Caveat / Needs clarification:
IMHO, It is not clear, in Substrait, if division by zero for integral arguments counts as overflow or not. Also, it is possible to have 0/0 in integer arithmetic, which I have been interpreting as "domain error" (technically division by zero requires non-zero/0) but have no idea what the integral behavior should be.
I'm not sure what rounding behavior we have implemented in Acero and therefore the safest thing to do would be to reject all plans that are asking for a specific rounding behavior.
Assuming that the arithmetic operations are all ultimately implemented using standard library operations, you can query the current mode with fegetround()
(it's a global processor state thing). But unless an Arrow user goes out of their way to change the mode and this somehow propagates to all threads correctly, it's just going to be FE_TONEAREST
, which corresponds with Substrait TIE_TO_EVEN
(TIE_AWAY_FROM_ZERO
does not seem to be implemented by the standard library, the rest of the mapping should be fairly straightforward).
ETA: at least... that's how it works for the GNU C library. Looking at the C++ documentation better it might only affect some functions explicitly related to rounding.
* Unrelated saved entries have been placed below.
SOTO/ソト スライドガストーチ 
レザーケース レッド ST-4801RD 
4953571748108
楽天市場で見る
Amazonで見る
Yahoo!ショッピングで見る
But in any case, any sane processor architecture and floating-point library implementation will be using TIE_TO_EVEN
unless otherwise specified, because it is the rounding mode that is least likely to be statistically biased for practical algorithms. It seems like a safe bet to me to accept both unspecified and TIE_TO_EVEN
.
It seems like a safe bet to me to accept both unspecified and TIE_TO_EVEN.
Worst case we find out when we get around to implementing Substrait function testing for this specific option :laughing: Nightmare fuel for @richtia
Pinged @lidavidm / @pitrou for a brief review of the Exp kernel. You can probably ignore the Substrait part if you want.
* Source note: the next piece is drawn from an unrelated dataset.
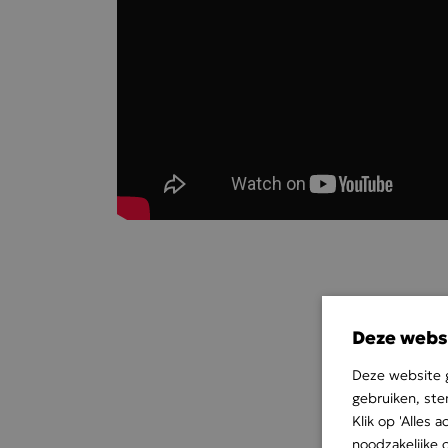
Deze webs
Deze website g
gebruiken, ste
Klik op 'Alles
noodzakelijke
@drabastomek can I help move this forward?
@rok Yes, I think that would be helpful. I had agreed with @drabastomek offline to finish this up for him but hadn't gotten around to it yet. If you have a few cycles to address the review comments that would be appreciated!
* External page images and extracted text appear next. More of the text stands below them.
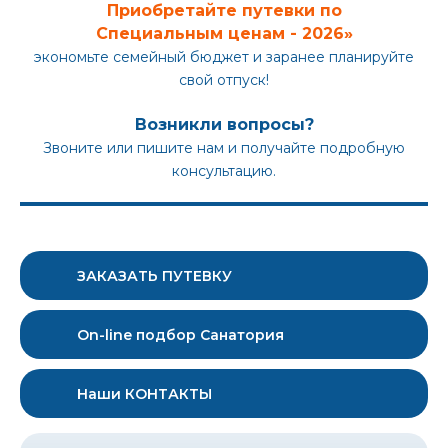
Приобретайте путевки по
Специальным ценам - 2026»
экономьте семейный бюджет и заранее планируйте
свой отпуск!
Возникли вопросы?
Звоните или пишите нам и получайте подробную
консультацию.
ЗАКАЗАТЬ ПУТЕВКУ
On-line подбор Санатория
Наши КОНТАКТЫ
@westonpace @rok Thanks guys! I had this on my radar for this week. I addressed the comments but would be great if @rok could have another look -- much appreciated!
@pitrou I've agreed with @drabastomek to implement the review feedback. Could you please take another look?
@pitrou do you think this needs another pass?
Nice! Thanks @drabastomek & all!
Benchmark runs are scheduled for baseline = 0f87e6bf89211a989e4b77990b35d157655ea1a8 and contender = b5b0282516e04fd27cf59f3c05e849967d997cb4. b5b0282516e04fd27cf59f3c05e849967d997cb4 is a master commit associated with this PR. Results will be available as each benchmark for each run completes.
Conbench compare runs links:
[Failed :arrow_down:0.0% :arrow_up:0.0%] ec2-t3-xlarge-us-east-2
[Failed :arrow_down:0.74% :arrow_up:0.0%] test-mac-arm
[Failed :arrow_down:0.0% :arrow_up:0.0%] ursa-i9-9960x
[Failed :arrow_down:0.07% :arrow_up:0.0%] ursa-thinkcentre-m75q
Buildkite builds:
[Finished] b5b02825
ec2-t3-xlarge-us-east-2
[Failed] b5b02825
test-mac-arm
[Failed] b5b02825
ursa-i9-9960x
[Failed] b5b02825
ursa-thinkcentre-m75q
[Failed] 0f87e6bf
ec2-t3-xlarge-us-east-2
[Finished] 0f87e6bf
test-mac-arm
[Finished] 0f87e6bf
ursa-i9-9960x
[Finished] 0f87e6bf
ursa-thinkcentre-m75q
Supported benchmarks:
ec2-t3-xlarge-us-east-2: Supported benchmark langs: Python, R. Runs only benchmarks with cloud = True
test-mac-arm: Supported benchmark langs: C++, Python, R
ursa-i9-9960x: Supported benchmark langs: Python, R, JavaScript
ursa-thinkcentre-m75q: Supported benchmark langs: C++, Java
Thank you all for the support with this!